> **Problem**: Copy the listing below exactly, but skip the pictures.

> **Source data**:
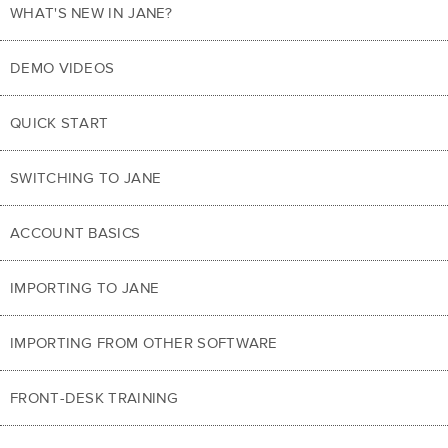
WHAT'S NEW IN JANE?
DEMO VIDEOS
QUICK START
SWITCHING TO JANE
ACCOUNT BASICS
IMPORTING TO JANE
IMPORTING FROM OTHER SOFTWARE
FRONT-DESK TRAINING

> **Reply to the task**:
WHAT'S NEW IN JANE?
DEMO VIDEOS
QUICK START
SWITCHING TO JANE
ACCOUNT BASICS
IMPORTING TO JANE
IMPORTING FROM OTHER SOFTWARE
FRONT-DESK TRAINING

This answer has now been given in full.